Eu quero reiterar aqui algo que disse numa
entrevista coletiva no Palácio do Planalto, no dia 7 de junho passado: o
governo do Presidente Fernando Henrique Cardoso está comprometido com o
avanço da Reforma Tributária. Estamos trabalhando nessa direção, e o
que dissemos hoje, que foi reiterado num Aviso do Ministério da Fazenda -
assinado por mim - ao presidente Michel Temer, e que já está em suas mãos,
é que nós situamos essa questão de Reforma Tributária em cinco pontos.

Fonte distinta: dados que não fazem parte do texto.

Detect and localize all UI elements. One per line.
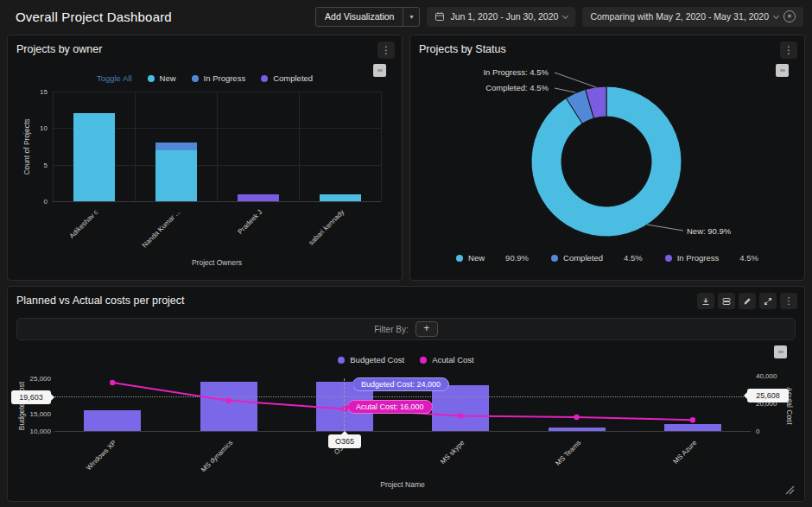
legend-item-in-progress[interactable]: In Progress: [192, 73, 246, 83]
gridline: [381, 92, 382, 201]
gridline: [53, 201, 381, 202]
panel-menu-button[interactable]: ⋮: [780, 293, 797, 309]
legend-dot-in-progress: [665, 255, 672, 262]
legend-label: In Progress: [204, 73, 246, 83]
legend-label: Budgeted Cost: [350, 355, 404, 364]
legend-item-completed[interactable]: Completed: [261, 73, 313, 83]
tooltip-actual-cost: Acutal Cost: 16,000: [347, 400, 433, 414]
date-range-label: Jun 1, 2020 - Jun 30, 2020: [450, 11, 558, 22]
edit-button[interactable]: [739, 293, 756, 309]
panel-toolbar: ⋮: [697, 293, 797, 309]
focus-mode-button[interactable]: [774, 345, 787, 358]
data-point-ms-dynamics[interactable]: [225, 398, 231, 403]
callout-completed: Completed: 4.5%: [485, 83, 549, 92]
tooltip-budgeted-cost: Budgeted Cost: 24,000: [352, 377, 449, 391]
legend-dot-budgeted: [338, 357, 345, 364]
data-point-ms-teams[interactable]: [574, 415, 579, 420]
pencil-icon: [742, 296, 752, 307]
data-point-windows-xp[interactable]: [110, 380, 115, 385]
add-filter-button[interactable]: +: [416, 321, 438, 337]
legend-item-new[interactable]: New: [148, 73, 176, 83]
legend-label: Acutal Cost: [432, 355, 474, 364]
x-axis-title: Project Owners: [53, 258, 381, 267]
page-title: Overall Project Dashboard: [16, 10, 172, 24]
donut-chart-projects-by-status: [410, 35, 805, 281]
legend-dot-completed: [261, 75, 268, 82]
top-bar-controls: Add Visualization ▾ Jun 1, 2020 - Jun 30…: [315, 7, 803, 27]
legend-dot-completed: [551, 255, 558, 262]
legend-value: 4.5%: [739, 253, 758, 263]
combo-chart-planned-vs-actual: 19,603 25,608 Budgeted Cost: 24,000 Acut…: [8, 366, 804, 502]
filter-by-label: Filter By:: [374, 325, 408, 334]
caret-down-icon: ▾: [409, 13, 413, 21]
gridline: [299, 92, 300, 201]
expand-icon: [763, 296, 773, 307]
add-visualization-label[interactable]: Add Visualization: [316, 8, 403, 26]
gridline: [135, 92, 136, 201]
card-view-button[interactable]: [718, 293, 735, 309]
panel-projects-by-status: Projects by Status ⋮ In Progress: 4.5% C…: [409, 35, 805, 281]
comparison-picker[interactable]: Comparing with May 2, 2020 - May 31, 202…: [582, 7, 803, 27]
reference-tag-budgeted: 19,603: [11, 390, 51, 404]
legend-label: New: [160, 73, 176, 83]
chevron-down-icon: [562, 12, 568, 18]
top-bar: Overall Project Dashboard Add Visualizat…: [0, 0, 812, 33]
data-point-ms-azure[interactable]: [690, 417, 695, 422]
comparison-label: Comparing with May 2, 2020 - May 31, 202…: [590, 11, 769, 22]
status-chart-legend: New90.9% Completed4.5% In Progress4.5%: [410, 253, 804, 263]
card-view-icon: [721, 296, 732, 307]
callout-in-progress: In Progress: 4.5%: [483, 67, 549, 77]
panel-title: Planned vs Actual costs per project: [16, 295, 185, 307]
bar-segment-new[interactable]: [73, 113, 115, 201]
legend-label: New: [468, 253, 485, 263]
y-tick-label: 15: [18, 88, 48, 96]
legend-item-budgeted-cost[interactable]: Budgeted Cost: [338, 355, 404, 364]
owner-chart-legend: Toggle All New In Progress Completed: [8, 73, 402, 83]
data-point-ms-skype[interactable]: [458, 413, 463, 418]
costs-chart-legend: Budgeted Cost Acutal Cost: [8, 355, 804, 364]
callout-line: [647, 225, 683, 231]
panel-projects-by-owner: Projects by owner ⋮ Toggle All New In Pr…: [7, 35, 403, 281]
gridline: [217, 92, 218, 201]
calendar-icon: [435, 11, 445, 22]
legend-label: In Progress: [677, 253, 720, 263]
bar-chart-projects-by-owner: 051015Adikeshav cNanda Kumar ...Pradeek …: [8, 84, 402, 277]
legend-label: Completed: [563, 253, 603, 263]
legend-item-actual-cost[interactable]: Acutal Cost: [420, 355, 474, 364]
panel-planned-vs-actual-costs: Planned vs Actual costs per project ⋮ Fi…: [7, 286, 805, 502]
filter-bar: Filter By: +: [16, 318, 796, 340]
panel-title: Projects by owner: [16, 43, 102, 55]
y-tick-label: 0: [18, 198, 48, 206]
chevron-down-icon: [773, 12, 779, 18]
add-visualization-caret[interactable]: ▾: [403, 8, 419, 26]
download-icon: [701, 296, 711, 307]
legend-dot-new: [456, 255, 463, 262]
kebab-icon: ⋮: [784, 295, 794, 307]
download-button[interactable]: [697, 293, 714, 309]
bar-segment-new[interactable]: [320, 194, 361, 201]
bar-segment-completed[interactable]: [238, 194, 279, 201]
panel-menu-button[interactable]: ⋮: [377, 41, 395, 59]
date-range-picker[interactable]: Jun 1, 2020 - Jun 30, 2020: [427, 7, 575, 27]
callout-line: [555, 73, 596, 87]
legend-item-new[interactable]: New90.9%: [456, 253, 529, 263]
legend-value: 90.9%: [505, 253, 529, 263]
bar-segment-new[interactable]: [155, 150, 197, 201]
legend-dot-new: [148, 75, 155, 82]
add-visualization-button[interactable]: Add Visualization ▾: [315, 7, 420, 27]
expand-button[interactable]: [759, 293, 777, 309]
y-axis-title: Count of Projects: [22, 104, 31, 190]
kebab-icon: ⋮: [381, 44, 391, 56]
callout-line: [555, 88, 575, 92]
toggle-all-link[interactable]: Toggle All: [97, 73, 132, 83]
legend-dot-actual: [420, 357, 427, 364]
callout-new: New: 90.9%: [687, 226, 731, 236]
legend-item-completed[interactable]: Completed4.5%: [551, 253, 643, 263]
legend-label: Completed: [273, 73, 313, 83]
clear-comparison-icon[interactable]: ✕: [783, 10, 796, 22]
reference-tag-actual: 25,608: [747, 389, 789, 402]
plus-icon: +: [423, 322, 429, 334]
legend-dot-in-progress: [192, 75, 199, 82]
bar-segment-in-progress[interactable]: [155, 143, 197, 149]
legend-item-in-progress[interactable]: In Progress4.5%: [665, 253, 758, 263]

Ao nosso ver, ela contém cinco elementos que consideramos parte integral
desse processo, e eu queria mencionar esses pontos aqui.

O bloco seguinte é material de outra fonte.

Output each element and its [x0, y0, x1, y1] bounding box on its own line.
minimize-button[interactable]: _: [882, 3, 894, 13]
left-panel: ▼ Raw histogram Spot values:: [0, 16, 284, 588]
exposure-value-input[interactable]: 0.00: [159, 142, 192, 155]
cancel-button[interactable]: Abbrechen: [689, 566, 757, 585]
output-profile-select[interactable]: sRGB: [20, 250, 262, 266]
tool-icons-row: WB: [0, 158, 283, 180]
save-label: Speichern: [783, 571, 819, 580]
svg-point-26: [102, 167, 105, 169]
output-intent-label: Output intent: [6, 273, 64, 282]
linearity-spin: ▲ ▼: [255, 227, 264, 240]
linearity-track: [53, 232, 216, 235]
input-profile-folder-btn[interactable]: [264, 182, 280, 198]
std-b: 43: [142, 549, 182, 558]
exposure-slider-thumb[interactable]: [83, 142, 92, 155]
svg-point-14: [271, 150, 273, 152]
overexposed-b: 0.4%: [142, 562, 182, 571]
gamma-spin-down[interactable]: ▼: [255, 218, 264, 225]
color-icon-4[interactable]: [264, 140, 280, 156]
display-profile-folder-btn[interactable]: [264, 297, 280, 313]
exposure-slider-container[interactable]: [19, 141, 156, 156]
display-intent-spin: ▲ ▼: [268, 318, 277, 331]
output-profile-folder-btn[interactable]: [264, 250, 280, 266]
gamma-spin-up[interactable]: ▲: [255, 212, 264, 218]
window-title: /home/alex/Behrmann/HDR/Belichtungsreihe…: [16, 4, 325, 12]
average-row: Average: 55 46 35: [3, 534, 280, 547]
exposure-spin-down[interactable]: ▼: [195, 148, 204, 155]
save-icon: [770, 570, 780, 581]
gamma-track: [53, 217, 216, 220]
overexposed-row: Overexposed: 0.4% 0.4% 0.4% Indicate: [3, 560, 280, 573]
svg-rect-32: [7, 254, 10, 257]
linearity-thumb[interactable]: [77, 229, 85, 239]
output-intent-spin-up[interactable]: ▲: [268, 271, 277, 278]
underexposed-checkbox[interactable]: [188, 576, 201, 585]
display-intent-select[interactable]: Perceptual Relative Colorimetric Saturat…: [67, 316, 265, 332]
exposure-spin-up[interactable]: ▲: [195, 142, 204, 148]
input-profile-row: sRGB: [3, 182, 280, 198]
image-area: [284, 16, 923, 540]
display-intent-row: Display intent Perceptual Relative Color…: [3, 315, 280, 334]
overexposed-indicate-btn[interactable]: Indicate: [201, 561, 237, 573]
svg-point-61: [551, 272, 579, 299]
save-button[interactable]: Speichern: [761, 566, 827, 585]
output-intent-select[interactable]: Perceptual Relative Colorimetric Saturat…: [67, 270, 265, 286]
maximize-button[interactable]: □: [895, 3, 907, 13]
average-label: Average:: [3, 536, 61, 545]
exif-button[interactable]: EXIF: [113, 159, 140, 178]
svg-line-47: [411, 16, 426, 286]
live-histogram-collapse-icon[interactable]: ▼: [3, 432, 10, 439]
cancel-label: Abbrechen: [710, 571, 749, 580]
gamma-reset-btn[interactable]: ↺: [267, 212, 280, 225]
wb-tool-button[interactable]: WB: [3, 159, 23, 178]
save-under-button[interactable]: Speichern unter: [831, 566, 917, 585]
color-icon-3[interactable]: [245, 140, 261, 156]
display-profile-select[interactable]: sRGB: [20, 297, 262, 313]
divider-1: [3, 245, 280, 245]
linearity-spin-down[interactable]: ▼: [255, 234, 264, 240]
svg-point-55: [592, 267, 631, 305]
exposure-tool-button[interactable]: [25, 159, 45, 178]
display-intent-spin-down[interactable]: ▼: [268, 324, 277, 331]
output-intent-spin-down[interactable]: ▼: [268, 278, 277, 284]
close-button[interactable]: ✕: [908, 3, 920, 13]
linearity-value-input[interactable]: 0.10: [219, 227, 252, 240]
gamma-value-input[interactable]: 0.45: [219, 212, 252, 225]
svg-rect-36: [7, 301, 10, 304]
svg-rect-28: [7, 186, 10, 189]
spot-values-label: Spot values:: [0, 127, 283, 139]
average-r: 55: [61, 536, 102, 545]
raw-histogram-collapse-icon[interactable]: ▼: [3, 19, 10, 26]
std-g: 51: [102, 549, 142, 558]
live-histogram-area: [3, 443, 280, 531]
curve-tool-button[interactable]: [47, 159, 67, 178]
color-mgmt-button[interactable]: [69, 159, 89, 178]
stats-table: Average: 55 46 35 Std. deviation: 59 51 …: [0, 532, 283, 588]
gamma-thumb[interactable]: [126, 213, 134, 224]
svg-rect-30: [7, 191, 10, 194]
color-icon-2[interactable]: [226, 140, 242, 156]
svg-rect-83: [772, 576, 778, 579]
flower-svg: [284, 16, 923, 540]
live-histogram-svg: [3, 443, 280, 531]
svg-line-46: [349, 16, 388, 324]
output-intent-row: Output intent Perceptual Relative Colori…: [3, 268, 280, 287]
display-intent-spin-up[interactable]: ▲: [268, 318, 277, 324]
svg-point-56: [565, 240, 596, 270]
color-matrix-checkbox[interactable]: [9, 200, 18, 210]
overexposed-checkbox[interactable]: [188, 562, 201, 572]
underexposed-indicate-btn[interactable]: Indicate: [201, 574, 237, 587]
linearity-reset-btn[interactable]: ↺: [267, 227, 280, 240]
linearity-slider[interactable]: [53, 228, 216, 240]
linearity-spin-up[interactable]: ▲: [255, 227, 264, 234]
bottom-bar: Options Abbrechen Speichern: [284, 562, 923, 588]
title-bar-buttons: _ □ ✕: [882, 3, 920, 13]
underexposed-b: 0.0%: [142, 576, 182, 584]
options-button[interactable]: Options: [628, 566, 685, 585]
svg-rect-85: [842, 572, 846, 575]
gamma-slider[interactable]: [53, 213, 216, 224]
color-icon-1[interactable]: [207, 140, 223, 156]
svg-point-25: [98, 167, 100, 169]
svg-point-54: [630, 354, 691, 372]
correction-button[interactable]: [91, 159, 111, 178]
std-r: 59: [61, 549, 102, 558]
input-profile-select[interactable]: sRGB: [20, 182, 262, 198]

Os dois primeiros se referem a projetos de
lei complementar que já se encontram no Congresso Nacional. Um deles diz
respeito ao acesso da administração fiscal a informações protegidas
por sigilo bancário. Esse projeto, como vocês sabem, já foi aprovado no
âmbito do Senado Federal e encontra-se na Câmara dos Deputados em
processo de discussão e análise. Nós consideramos que ele é uma parte
integral desse processo de mudança, de aperfeiçoamento da legislação
tributária brasileira, para o combate à elisão e à sonegação fiscal.

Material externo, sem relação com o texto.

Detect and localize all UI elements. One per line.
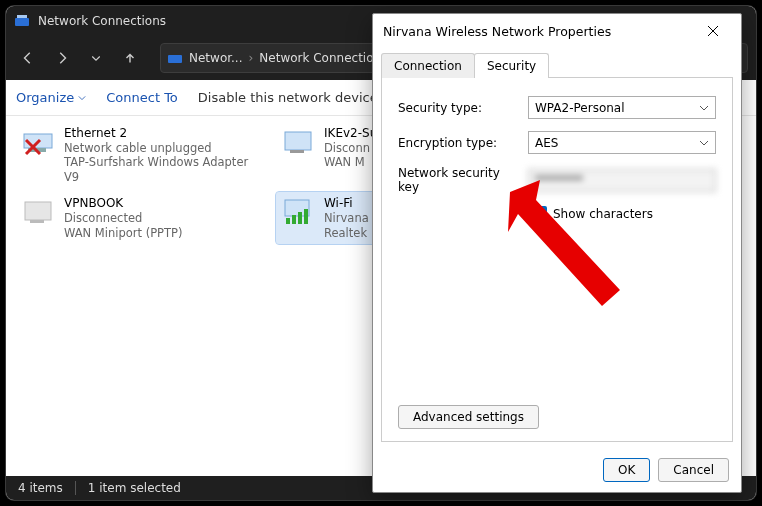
network-key-label: Network security key bbox=[398, 166, 518, 194]
close-icon bbox=[707, 25, 719, 37]
organize-menu[interactable]: Organize bbox=[16, 90, 86, 105]
connect-to-button[interactable]: Connect To bbox=[106, 90, 178, 105]
breadcrumb-icon bbox=[167, 50, 183, 66]
tab-security[interactable]: Security bbox=[474, 53, 549, 78]
svg-rect-8 bbox=[290, 150, 304, 153]
up-button[interactable] bbox=[116, 44, 144, 72]
dialog-title: Nirvana Wireless Network Properties bbox=[383, 24, 611, 39]
nic-icon bbox=[22, 196, 58, 228]
breadcrumb-seg[interactable]: Networ... bbox=[189, 51, 243, 65]
chevron-right-icon: › bbox=[245, 51, 258, 65]
svg-rect-7 bbox=[285, 132, 311, 150]
cancel-button[interactable]: Cancel bbox=[658, 458, 729, 482]
close-button[interactable] bbox=[695, 18, 731, 44]
svg-rect-13 bbox=[292, 215, 296, 224]
wifi-properties-dialog: Nirvana Wireless Network Properties Conn… bbox=[372, 13, 742, 493]
disable-device-button[interactable]: Disable this network device bbox=[198, 90, 378, 105]
window-icon bbox=[14, 13, 30, 29]
tab-connection[interactable]: Connection bbox=[381, 53, 475, 78]
check-icon bbox=[534, 208, 545, 219]
encryption-type-label: Encryption type: bbox=[398, 136, 518, 150]
breadcrumb-seg[interactable]: Network Connections bbox=[259, 51, 387, 65]
chevron-down-icon bbox=[699, 103, 709, 113]
svg-rect-1 bbox=[17, 15, 27, 18]
nic-icon bbox=[282, 126, 318, 158]
show-characters-checkbox[interactable] bbox=[532, 206, 547, 221]
tabs: Connection Security bbox=[373, 52, 741, 77]
recent-button[interactable] bbox=[82, 44, 110, 72]
selection-count: 1 item selected bbox=[88, 481, 181, 495]
security-type-label: Security type: bbox=[398, 101, 518, 115]
nic-icon bbox=[22, 126, 58, 158]
back-button[interactable] bbox=[14, 44, 42, 72]
adapter-vpnbook[interactable]: VPNBOOK Disconnected WAN Miniport (PPTP) bbox=[16, 192, 266, 244]
wifi-nic-icon bbox=[282, 196, 318, 228]
items-count: 4 items bbox=[18, 481, 63, 495]
svg-rect-12 bbox=[286, 218, 290, 224]
svg-rect-10 bbox=[30, 220, 44, 223]
svg-rect-14 bbox=[298, 212, 302, 224]
svg-rect-15 bbox=[304, 209, 308, 224]
chevron-down-icon bbox=[78, 94, 86, 102]
dialog-buttons: OK Cancel bbox=[373, 450, 741, 492]
svg-rect-2 bbox=[168, 55, 182, 63]
dialog-titlebar: Nirvana Wireless Network Properties bbox=[373, 14, 741, 48]
adapter-ethernet2[interactable]: Ethernet 2 Network cable unplugged TAP-S… bbox=[16, 122, 266, 188]
forward-button[interactable] bbox=[48, 44, 76, 72]
security-type-dropdown[interactable]: WPA2-Personal bbox=[528, 96, 716, 119]
svg-rect-0 bbox=[15, 18, 29, 26]
chevron-down-icon bbox=[699, 138, 709, 148]
svg-rect-9 bbox=[25, 202, 51, 220]
security-panel: Security type: WPA2-Personal Encryption … bbox=[381, 77, 733, 442]
show-characters-label[interactable]: Show characters bbox=[553, 207, 653, 221]
encryption-type-dropdown[interactable]: AES bbox=[528, 131, 716, 154]
network-key-input[interactable]: ******** bbox=[528, 169, 716, 192]
advanced-settings-button[interactable]: Advanced settings bbox=[398, 405, 539, 429]
ok-button[interactable]: OK bbox=[603, 458, 650, 482]
window-title: Network Connections bbox=[38, 14, 166, 28]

O segundo ponto também é um projeto de
lei complementar que se encontra no Congresso e altera dispositivos do Código
Tributário Nacional. Já foi encaminhado pelo Governo há alguns meses ao
Congresso. Ao nosso juízo, é parte integrante do processo de Reforma
Tributária neste País. Quero chamar a atenção para três elementos
dessa proposta de alteração do Código Tributário Nacional, que são
extremamente relevantes.
Na proposta de modificação, procuramos um
disciplinamento das liminares em matéria tributária, sugerimos normas
gerais anti-elisão fiscal e sugerimos regras de compensação de
tributos. Esses são apenas três exemplos, mas consideramos que as
modificações propostas nesse projeto de lei complementar, que, volto a
insistir, já se encontra na Câmara, constituem parte integrante da nossa
visão de um processo de Reforma Tributária no País.
O terceiro elemento que discutimos com o
presidente Michel Temer e que está no meu Aviso a ele encaminhado, com a
data de hoje, diz respeito a um projeto de emenda constitucional que estará
chegando ao Congresso Nacional nos próximos dias – já saiu do Ministério
da Fazenda e está na Casa Civil da Presidência da República para ser
encaminhado, de acordo com os procedimentos de praxe, ao Congresso
Nacional –, que substitui a PPE, a antiga Conta Petróleo, a Parcela de
Preços Específicos, através da proposta de criação de uma contribuição
de intervenção no domínio econômico nessa área de petróleo e gás.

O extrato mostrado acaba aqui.